Memorial Day in Copenhagen Part 1
Buongiorno and happy Memorial Day. My name is Ashley. While traveling the world, it is important to make time for Church History and Ecclesiastical Art. I am currently spending my last night in Copenhagen, Denmark. I have been here for over a week and finally convinced my traveling companion to see a historic church. The only reason she agreed, however, is because we climbed the spiral to obtain a “cool” selfie with Copenhagen in the background.
Once there, I immediately set to work studying and taking in the atmosphere of the place. Having been to many churches in Italy, I was eager to compare my first non-Italian, and for that matter non-Roman Catholic
Church, to my previous experiences. There are 400 steps from the ground up; the last 150 are outside on the spiral. The bell tower below the spiral boasts forty-eight carillon bells.
We waited in the bell tower, hoping that they would go off and make us partially deaf for the rest of the day. Nothing happened, so we continued to climb. The interior was wood and brick, very dark, and I could only imagine if it had been winter. The spiral at the top of the bell tower was constructed after the church was inaugurated and completed in 1752. Once outside at the base of the spiral, the wind was strong and I, since I would by no means consider myself a fan of heights, was not enjoying myself. Copenhagen, however, was vast and my breath was taken away by the beauty of this ocean-side, canal-marked city.
Our Saviour’s Church sits on the site of the temporary church that was inaugurated in 1639. The church that is there today, however, was built in 1680 and inaugurated on April 19th1696. The architect was Lambert van Haven, who designed the church in 1682 in the Dutch Baroque style. The floor plan is a Greek cross with the church being thirty-six meters high from floor to ceiling.
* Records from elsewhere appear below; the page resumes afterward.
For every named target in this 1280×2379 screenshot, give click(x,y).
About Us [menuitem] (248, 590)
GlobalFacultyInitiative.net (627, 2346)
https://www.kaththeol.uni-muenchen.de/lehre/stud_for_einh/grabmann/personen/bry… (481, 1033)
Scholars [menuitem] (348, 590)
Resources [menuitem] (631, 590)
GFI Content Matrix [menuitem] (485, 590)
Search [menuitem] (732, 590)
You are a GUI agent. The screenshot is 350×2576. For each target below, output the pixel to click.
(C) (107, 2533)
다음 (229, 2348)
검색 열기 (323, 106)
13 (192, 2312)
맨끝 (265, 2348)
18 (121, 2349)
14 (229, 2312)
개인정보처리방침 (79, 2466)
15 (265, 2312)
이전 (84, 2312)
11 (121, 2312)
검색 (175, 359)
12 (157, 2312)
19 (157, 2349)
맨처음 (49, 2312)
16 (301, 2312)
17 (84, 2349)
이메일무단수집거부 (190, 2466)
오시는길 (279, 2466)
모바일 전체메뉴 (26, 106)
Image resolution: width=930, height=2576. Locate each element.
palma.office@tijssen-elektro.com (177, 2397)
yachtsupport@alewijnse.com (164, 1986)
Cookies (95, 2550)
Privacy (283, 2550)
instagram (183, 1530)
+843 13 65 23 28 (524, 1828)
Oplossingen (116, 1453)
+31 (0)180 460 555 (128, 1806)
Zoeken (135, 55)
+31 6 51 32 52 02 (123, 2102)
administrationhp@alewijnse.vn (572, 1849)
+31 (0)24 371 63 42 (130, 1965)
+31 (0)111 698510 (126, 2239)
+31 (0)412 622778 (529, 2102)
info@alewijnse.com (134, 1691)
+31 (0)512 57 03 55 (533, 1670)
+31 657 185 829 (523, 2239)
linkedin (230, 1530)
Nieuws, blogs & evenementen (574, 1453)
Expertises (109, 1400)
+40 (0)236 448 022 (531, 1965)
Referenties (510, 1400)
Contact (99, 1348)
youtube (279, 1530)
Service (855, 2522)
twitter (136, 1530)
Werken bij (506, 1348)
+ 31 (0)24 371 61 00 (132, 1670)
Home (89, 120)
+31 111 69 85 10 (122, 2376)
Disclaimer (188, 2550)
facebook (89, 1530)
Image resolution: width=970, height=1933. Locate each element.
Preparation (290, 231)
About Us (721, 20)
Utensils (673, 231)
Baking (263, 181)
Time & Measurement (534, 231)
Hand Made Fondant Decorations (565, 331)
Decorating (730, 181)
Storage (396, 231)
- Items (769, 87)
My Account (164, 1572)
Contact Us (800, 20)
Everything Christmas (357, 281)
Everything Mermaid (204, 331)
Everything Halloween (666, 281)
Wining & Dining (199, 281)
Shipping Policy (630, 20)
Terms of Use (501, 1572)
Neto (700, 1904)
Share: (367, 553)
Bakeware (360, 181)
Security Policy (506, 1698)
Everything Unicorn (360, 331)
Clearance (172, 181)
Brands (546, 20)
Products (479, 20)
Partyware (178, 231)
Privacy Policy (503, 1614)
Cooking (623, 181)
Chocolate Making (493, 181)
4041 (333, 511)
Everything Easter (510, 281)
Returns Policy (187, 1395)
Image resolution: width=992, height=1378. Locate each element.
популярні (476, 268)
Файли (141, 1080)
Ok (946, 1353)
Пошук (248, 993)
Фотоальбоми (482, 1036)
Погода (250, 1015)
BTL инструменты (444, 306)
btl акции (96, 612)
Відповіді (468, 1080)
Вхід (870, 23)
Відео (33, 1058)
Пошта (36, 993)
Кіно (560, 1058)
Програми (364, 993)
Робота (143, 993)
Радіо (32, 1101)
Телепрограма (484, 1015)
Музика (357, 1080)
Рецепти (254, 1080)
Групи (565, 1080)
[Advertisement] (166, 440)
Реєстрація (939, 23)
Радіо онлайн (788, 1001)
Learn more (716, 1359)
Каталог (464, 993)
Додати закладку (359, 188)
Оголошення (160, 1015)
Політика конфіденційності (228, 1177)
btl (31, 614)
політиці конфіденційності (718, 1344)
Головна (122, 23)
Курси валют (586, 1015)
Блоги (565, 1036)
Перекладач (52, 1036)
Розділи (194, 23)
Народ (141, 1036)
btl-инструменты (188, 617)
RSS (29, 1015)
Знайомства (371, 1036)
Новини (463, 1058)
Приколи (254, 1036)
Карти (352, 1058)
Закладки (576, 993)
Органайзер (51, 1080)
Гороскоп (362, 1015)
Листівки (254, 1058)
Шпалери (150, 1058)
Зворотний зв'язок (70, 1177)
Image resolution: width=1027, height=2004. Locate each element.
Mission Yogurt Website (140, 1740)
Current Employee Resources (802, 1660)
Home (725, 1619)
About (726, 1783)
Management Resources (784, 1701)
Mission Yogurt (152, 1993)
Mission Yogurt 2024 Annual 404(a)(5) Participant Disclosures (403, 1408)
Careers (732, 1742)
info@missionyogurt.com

The theological thought behind the church was to demonstrate that all creation has an order. First, the focus is on God, but divine right goes next to the king.
After walking into the sanctuary, the immediate impression is that of simplistic grandeur. There can be no doubting God’s mighty and absolute thought.
The walls are whitewashed, which helps to capture the sunlight that comes in through the various windows. All eyes are immediately forced to focus on the altar because of the stark contrast of the blue-tinged with gold.
The altar was designed by Swedish architect Nicodemus Tessin, and completed and inaugurated in 1732. Instead of choosing the popular choice of a crucifixion, Tessin worked to recreate the scene of the Garden of Gethsemane.
Jesus is praying for the will of His heavenly Father to be done, but if it is possible, to let the cup of dying on the cross pass. The angel is sent in response with a cup, symbolizing God’s decree for Christ to fulfill His purpose. But there is an angel behind Christ, ministering and strengthening, comforting and encouraging Him to symbolically take the cup given to Him by the Father.
In the very Baroque style, a cherub, a prophet, and four angels, carved of wood, stand on the balustrade. The two outmost angels are unnamed. But the one to the left is supposed to be the angel that guards the Garden of Eden. This is a reminder that all have fallen short of the glory of God and paradise. Next to him is the prophet Jeremiah, and finally on that side there is the angel Michael.
Jeremiah holds the Book and Michael the trumpet that he has poised in readiness to sound on the last day.
Across the way is Uriel from Milton’s Paradise Lost.